*** RECORDS FOR THIS TASK Section Begins ***

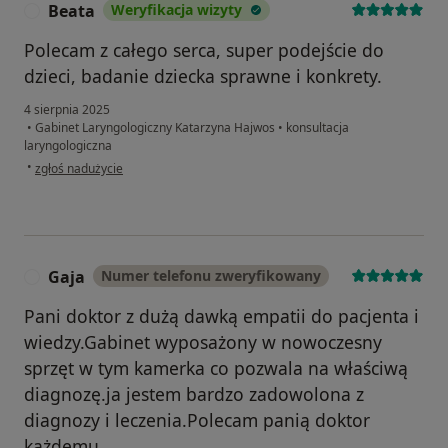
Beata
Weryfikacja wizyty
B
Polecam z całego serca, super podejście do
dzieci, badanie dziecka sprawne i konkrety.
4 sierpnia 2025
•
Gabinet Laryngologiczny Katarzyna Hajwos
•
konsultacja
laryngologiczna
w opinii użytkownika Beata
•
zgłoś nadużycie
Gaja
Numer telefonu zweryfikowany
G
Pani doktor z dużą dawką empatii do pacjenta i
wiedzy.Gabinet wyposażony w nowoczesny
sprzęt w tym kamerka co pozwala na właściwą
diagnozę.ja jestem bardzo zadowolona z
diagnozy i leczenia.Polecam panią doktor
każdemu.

*** RECORDS FOR THIS TASK Section Ends ***
*** RECORDS FOR THIS TASK Section Begins ***

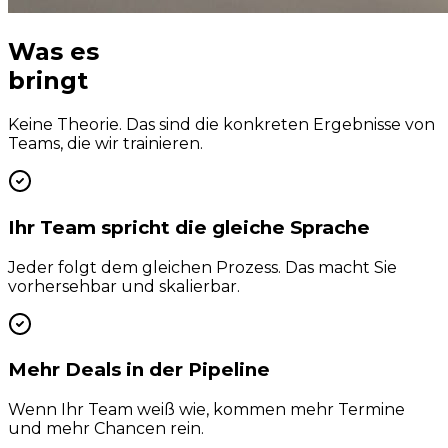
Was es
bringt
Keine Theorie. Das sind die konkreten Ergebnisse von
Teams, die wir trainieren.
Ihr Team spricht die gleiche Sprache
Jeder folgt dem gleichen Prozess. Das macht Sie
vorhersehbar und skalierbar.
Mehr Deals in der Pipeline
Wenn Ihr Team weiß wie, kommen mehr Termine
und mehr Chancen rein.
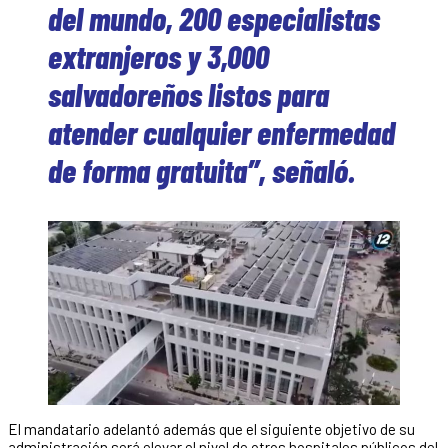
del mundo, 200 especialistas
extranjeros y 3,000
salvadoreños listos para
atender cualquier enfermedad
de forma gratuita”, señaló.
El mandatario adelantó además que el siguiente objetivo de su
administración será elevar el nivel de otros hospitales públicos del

*** RECORDS FOR THIS TASK Section Ends ***

» **WHAT IS NEEDED**
Where a line above holds the word "doktor", copy it.

» **EXPECTED ANSWER**
Pani doktor z dużą dawką empatii do pacjenta i
diagnozy i leczenia.Polecam panią doktor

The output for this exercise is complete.